À cela s’ajoutent des attaques répétées d’un parasite redouté, le jacide Amraska biguttula, apparu dans la région il y a plusieurs années. Cette campagne, il a fait des ravages, forçant les producteurs à multiplier les traitements.
« Certains ont été découragés, car même après plusieurs applications, les résultats restaient mitigés », souligne Tété Awokou.
Des pistes de solution déjà en action
Face à ces défis, le PR-PICA n’est pas resté inactif. En partenariat avec des firmes phytosanitaires, le programme a identifié des matières actives efficaces, désormais vulgarisées dans les pays membres.
« L'utilisation de ces solutions permet de mieux contrôler les ravageurs et d’atténuer leur impact sur le rendement », affirme le président du programme.
Mais la lutte ne s’arrête pas aux produits chimiques.

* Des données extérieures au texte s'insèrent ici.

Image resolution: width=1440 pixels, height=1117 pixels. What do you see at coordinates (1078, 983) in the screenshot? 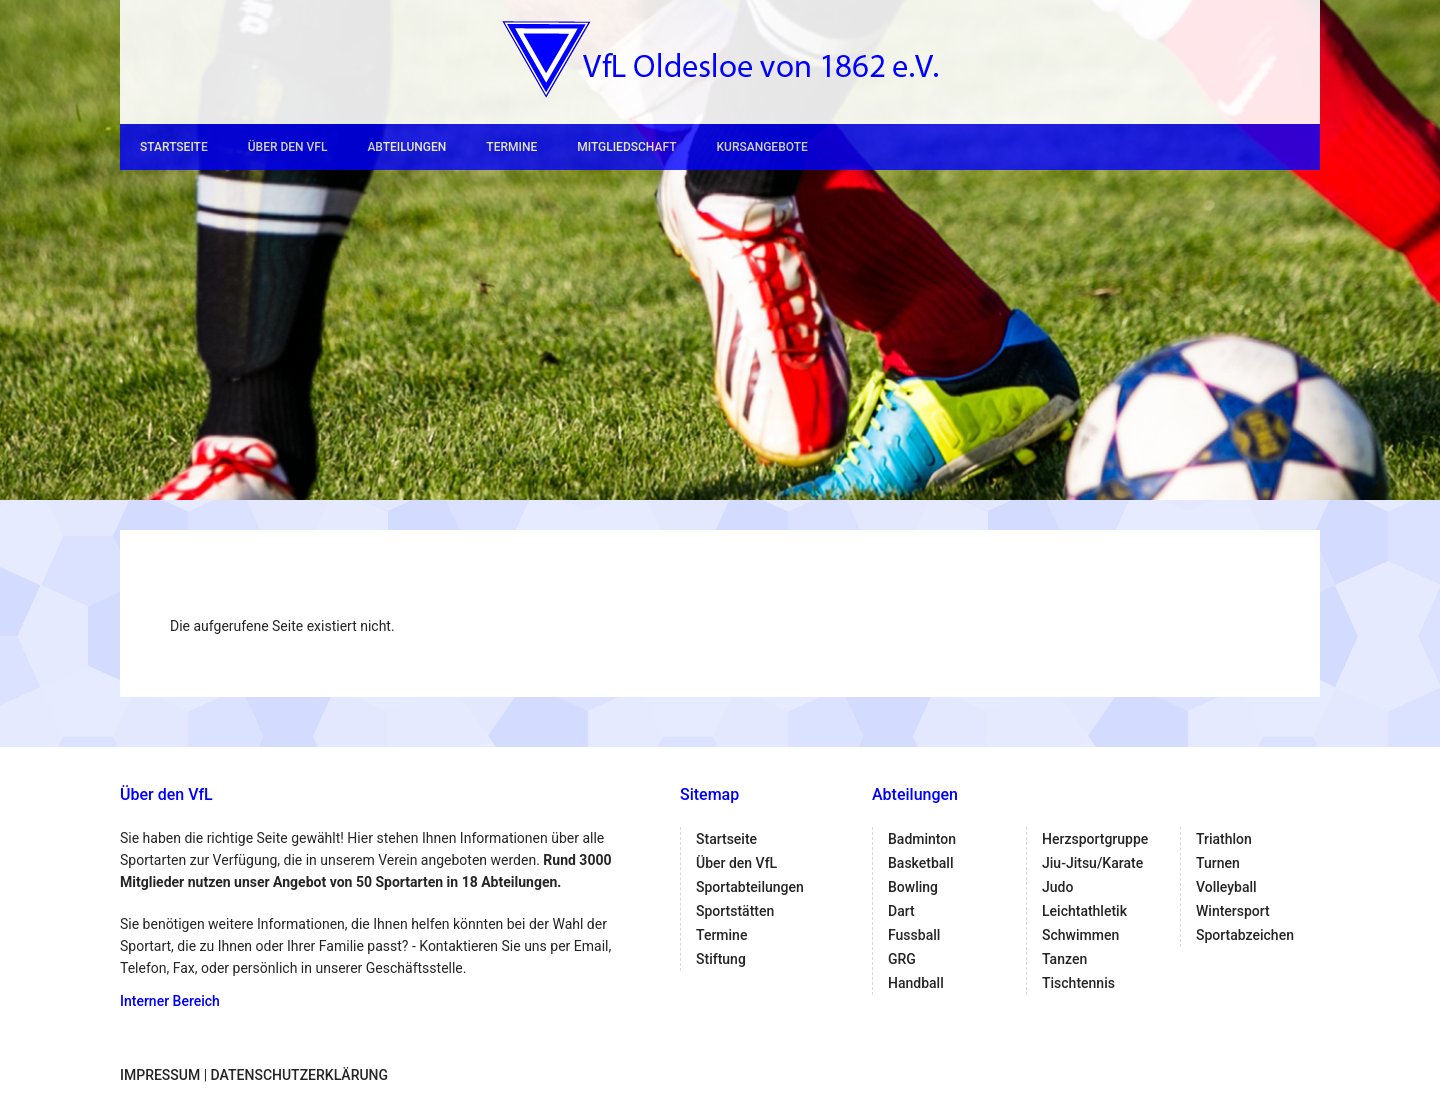 I see `Tischtennis` at bounding box center [1078, 983].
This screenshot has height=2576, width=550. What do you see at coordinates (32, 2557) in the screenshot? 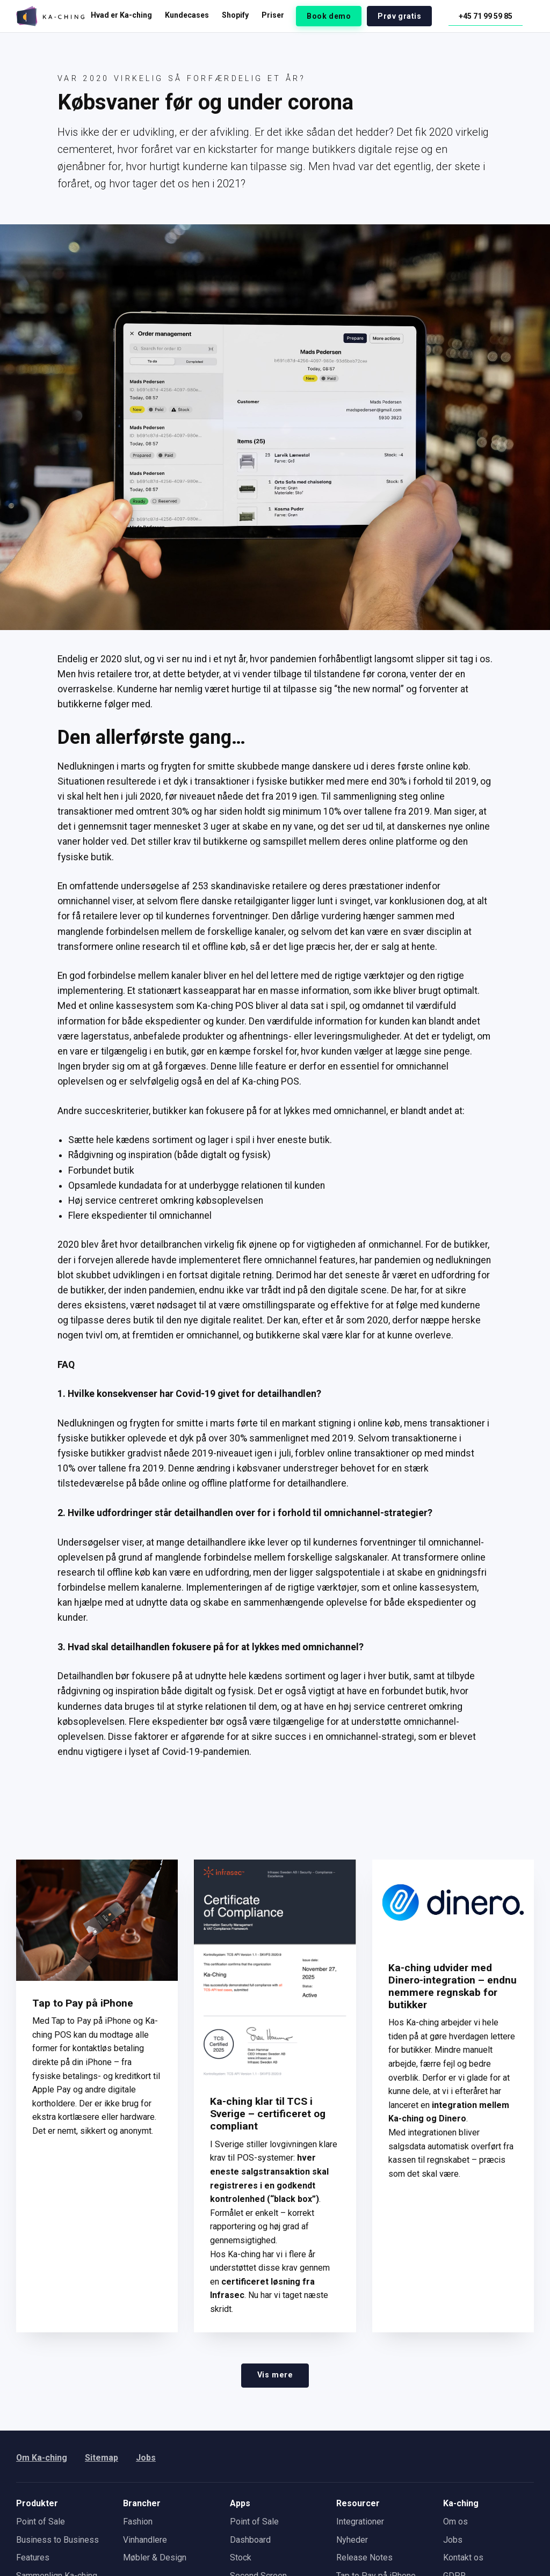 I see `Features` at bounding box center [32, 2557].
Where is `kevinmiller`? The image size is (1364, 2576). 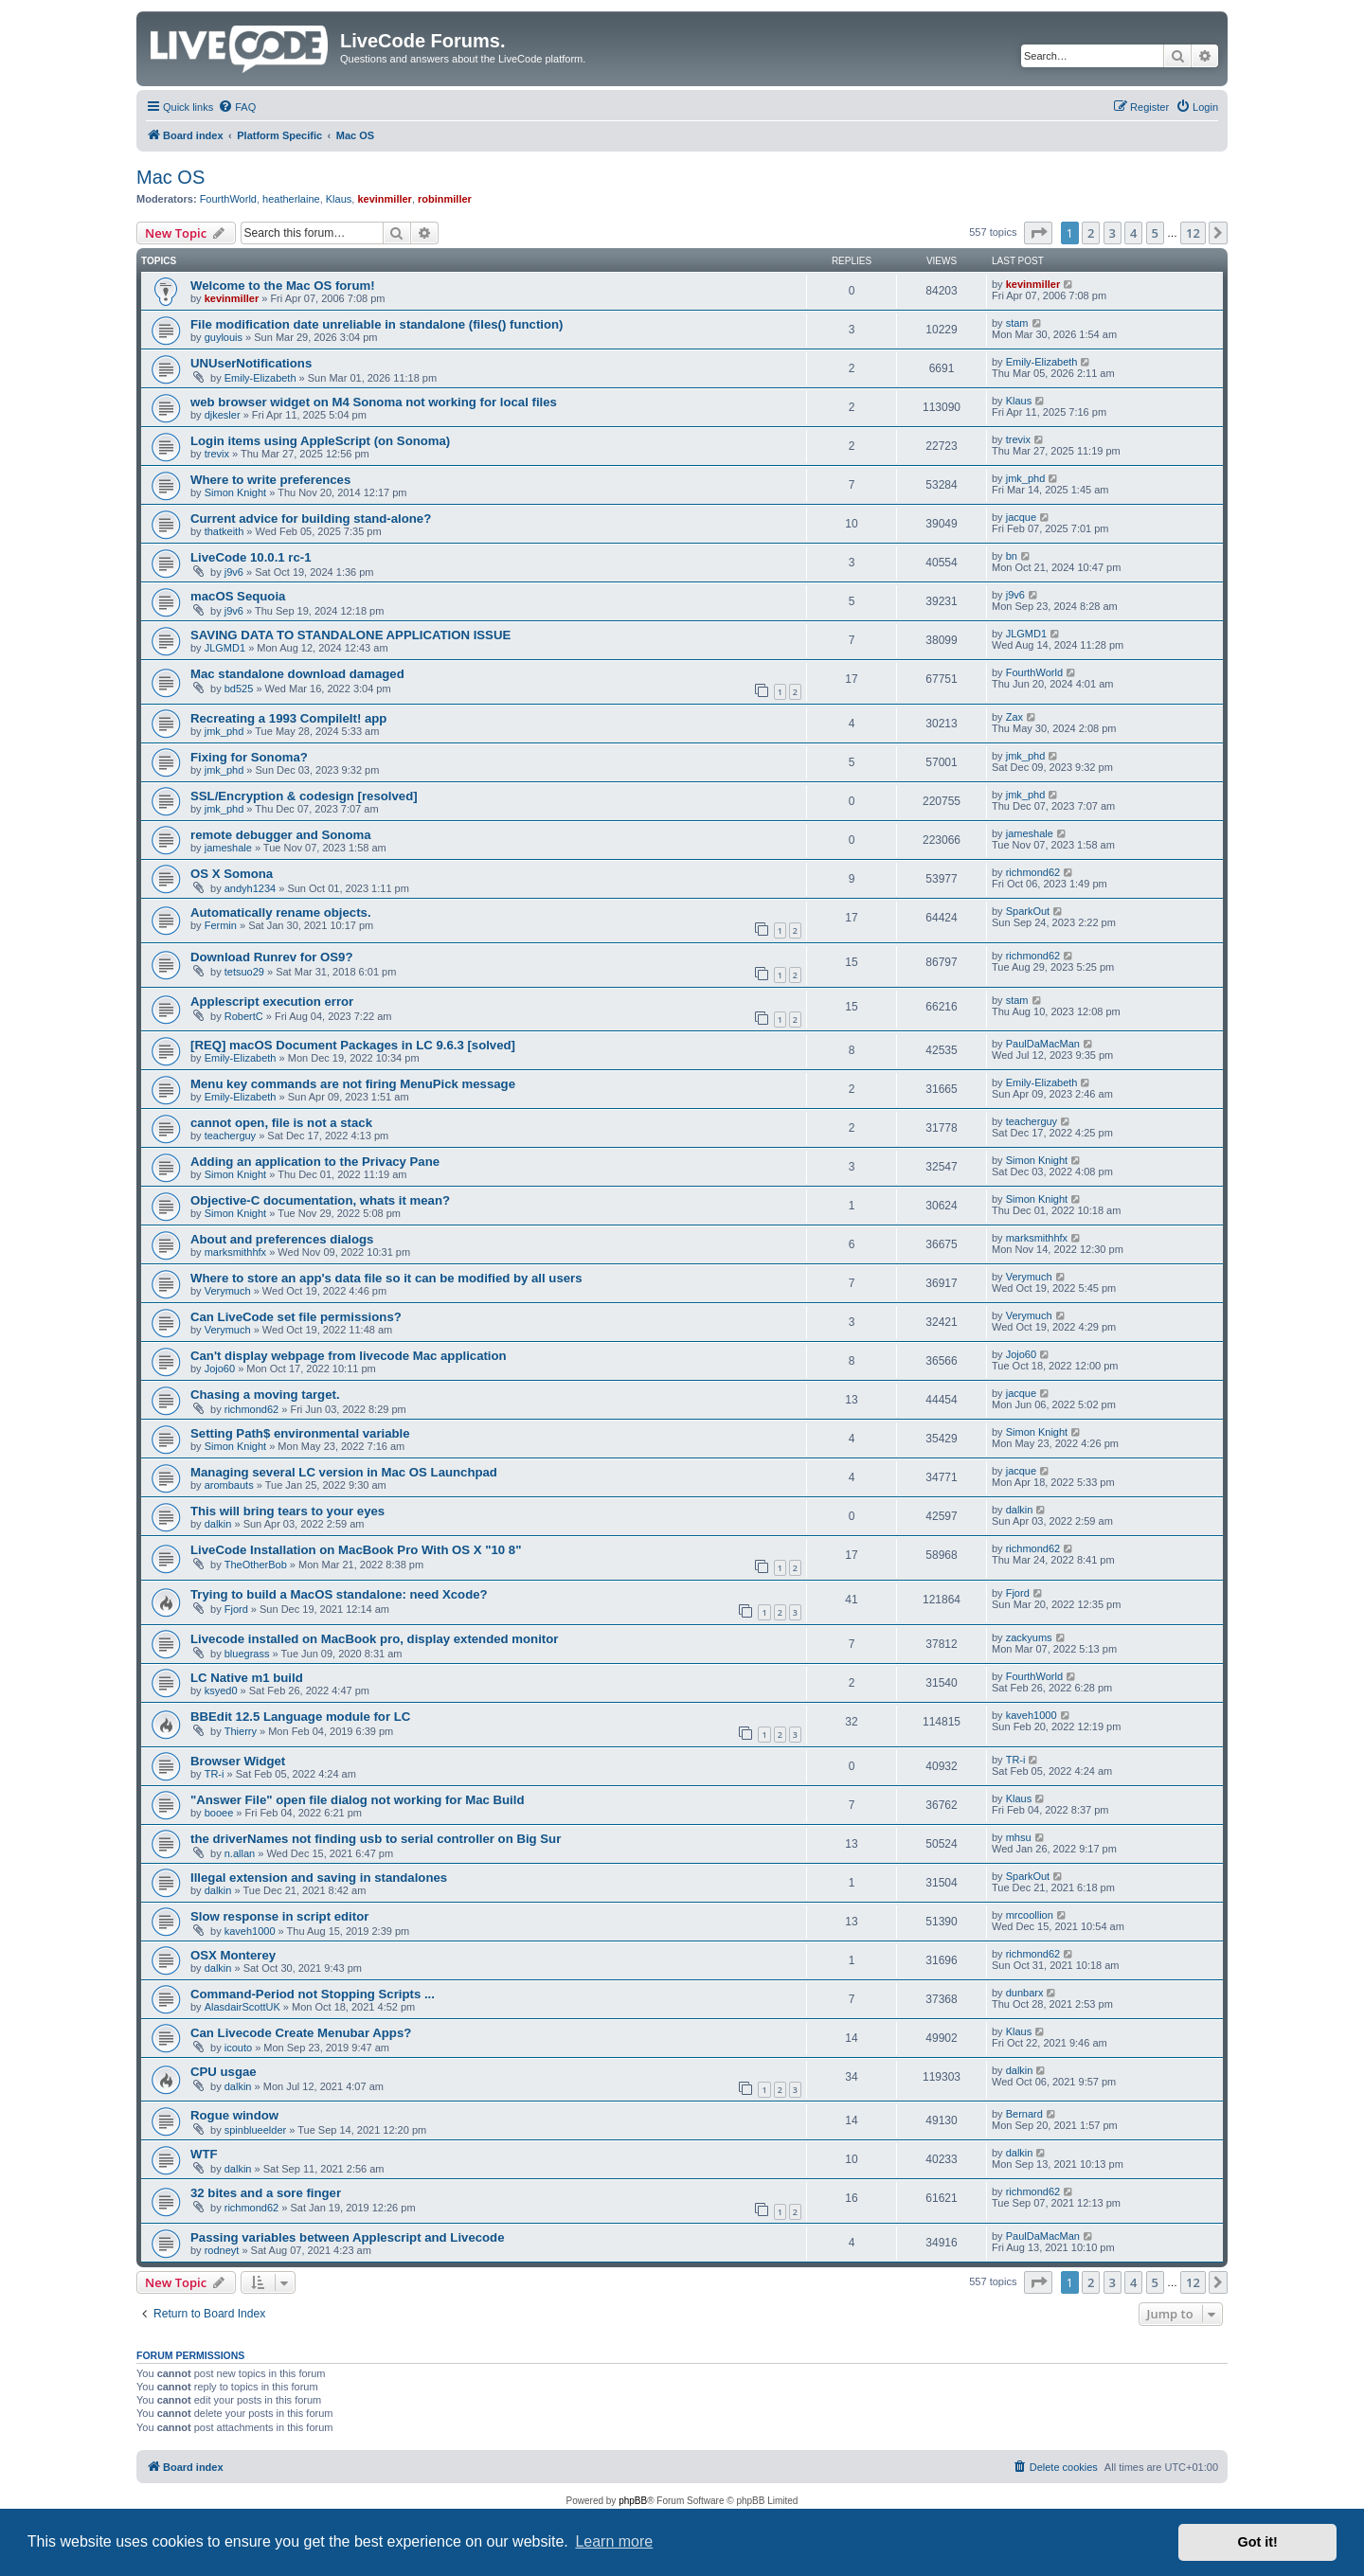 kevinmiller is located at coordinates (384, 199).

Le programme variétal du PR-PICA mène actuellement des croisements génétiques pour développer des variétés résilientes, capables de supporter à la fois les effets du changement climatique et les attaques parasitaires.
Bénin et Sénégal : des modèles de résilience
Dans ce tableau globalement morose, deux pays affichent une performance positive :
- Le Bénin progresse de 6,4 %, atteignant 637 697 tonnes,
- Le Sénégal signe une envolée spectaculaire de 19,4 %, avec 15 514 tonnes produites.
Selon Tété Awokou, ces bons résultats s’expliquent par un respect rigoureux des itinéraires techniques, un suivi de proximité des producteurs, et surtout une application disciplinée des recommandations du PR-PICA.
Former, encadrer, fertiliser
Pour inverser la tendance dans les pays les plus touchés, des actions concrètes sont indispensables.
« Il faut renforcer la formation des producteurs, assurer un bon apport en engrais organiques et minéraux, respecter les périodes d’application, et surtout maîtriser la lutte phytosanitaire », insiste le président du PR-PICA.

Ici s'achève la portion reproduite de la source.